Which statement best explains the phrase “seemingly innocuous techniques,” as it applies to the passage?
“Sociologist William G. Staples claims that American culture has evolved into a culture of surveillance. While the ominous Big Brother of Orwell’s 1984 does not haunt our day-to-day lives, Staples argues that we are constantly watched by ‘seemingly innocuous techniques’ he calls ‘Tiny Brothers.’ He cites several examples of these Tiny Brothers, including electronic tracking of employees with GPS systems, email monitoring, and Internet use recorders. He explains how parents can now purchase kits that allow them to drug test their children at home. Even the constant data-mining of our personal online activities resulting in personalized pop-up ads are, according to Staples, a form of surveillance. This surveillance is fine-grained, so that the records gathered create a mosaic that covers multiple facets of an individual’s life. People are resigned to surrendering small aspects of privacy, such as adding a fingerprint scan to their phones, without realizing the tremendous public record that is created.”
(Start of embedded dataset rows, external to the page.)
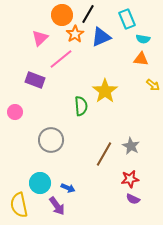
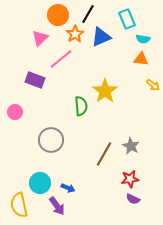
orange circle: moved 4 px left
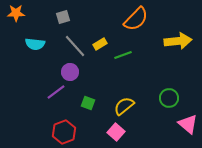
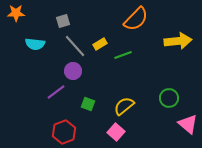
gray square: moved 4 px down
purple circle: moved 3 px right, 1 px up
green square: moved 1 px down
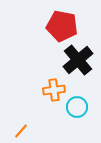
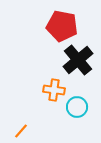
orange cross: rotated 15 degrees clockwise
Everyone from employers to marketers to parents gather data on average Americans, but the data are mostly inconsequential.
Parents who test their children for drug use are invading their children’s privacy under the guise of good parenting.
Small acts of data gathering seem harmless when considered individually, but when data are combined, the results are not as harmless as people might believe.
People have accepted small acts of surveillance as part of their day-to-day lives, as these acts are harmless.